Lalu pada 10 Maret 2022, pemerintah membentuk Otorita Ibu Kota Nusantara. Lembaga itu setingkat kementerian yang bertugas mempersiapkan pembangunan serta pemindahan ibu kota negara.

Kepala Otorita Ibu Kota Negara dipimpin oleh Bambang Susantono didampingi Dhony Rahajoe sebagai wakil.

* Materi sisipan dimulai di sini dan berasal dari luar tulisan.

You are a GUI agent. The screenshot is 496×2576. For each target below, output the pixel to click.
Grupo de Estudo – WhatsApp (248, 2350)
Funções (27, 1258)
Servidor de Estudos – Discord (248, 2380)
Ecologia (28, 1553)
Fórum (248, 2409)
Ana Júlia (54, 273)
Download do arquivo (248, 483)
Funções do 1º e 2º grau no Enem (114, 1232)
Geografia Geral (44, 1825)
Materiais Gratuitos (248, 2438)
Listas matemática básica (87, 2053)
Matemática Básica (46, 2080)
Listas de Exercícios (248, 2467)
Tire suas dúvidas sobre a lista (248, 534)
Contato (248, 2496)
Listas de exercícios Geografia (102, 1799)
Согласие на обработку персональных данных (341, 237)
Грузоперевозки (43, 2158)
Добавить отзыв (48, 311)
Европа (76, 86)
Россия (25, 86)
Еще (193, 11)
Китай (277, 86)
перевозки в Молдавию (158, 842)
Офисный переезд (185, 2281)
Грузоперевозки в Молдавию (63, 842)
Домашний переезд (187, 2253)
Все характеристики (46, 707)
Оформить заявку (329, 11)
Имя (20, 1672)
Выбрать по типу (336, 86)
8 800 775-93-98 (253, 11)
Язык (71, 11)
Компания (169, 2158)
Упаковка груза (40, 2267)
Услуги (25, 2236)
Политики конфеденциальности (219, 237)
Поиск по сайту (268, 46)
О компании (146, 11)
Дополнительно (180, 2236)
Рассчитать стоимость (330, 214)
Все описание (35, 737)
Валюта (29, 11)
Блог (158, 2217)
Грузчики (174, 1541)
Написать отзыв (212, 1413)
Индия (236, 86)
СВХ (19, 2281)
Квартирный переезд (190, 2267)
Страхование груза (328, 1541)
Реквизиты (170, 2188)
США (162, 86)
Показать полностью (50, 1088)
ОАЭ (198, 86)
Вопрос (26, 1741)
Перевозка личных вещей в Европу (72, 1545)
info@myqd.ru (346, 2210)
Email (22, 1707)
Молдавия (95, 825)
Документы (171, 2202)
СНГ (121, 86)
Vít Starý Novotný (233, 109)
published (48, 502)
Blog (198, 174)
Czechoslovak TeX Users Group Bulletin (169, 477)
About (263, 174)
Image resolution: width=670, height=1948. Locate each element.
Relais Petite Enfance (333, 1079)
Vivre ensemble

Dalam menolak UU IKN, PKS bukan tanpa alasan. “PKS sejak awal sudah menolak untuk membahas UU Nomor 3 Tahun 2022 tentang IKN, karena kondisi perekonomian kita belum membaik dan berbagai alasan lain juga sudah disampaikan saat pembahasan RUU-nya,” ujar anggota Fraksi PKS Suryadi Jaya Purnama, Jumat, 25 November.

Fraksi PKS, lanjutnya, juga melihat adanya banyak kepentingan yang membuat pembahasan UU IKN sangat tergesa-gesa, yang kemudian terbukti dengan usulan revisi oleh pemerintah. Dengan hanya 43 hari pembuatannya, tingkat partisipasi publik menjadi sangat rendah untuk hal sepenting ibu kota negara.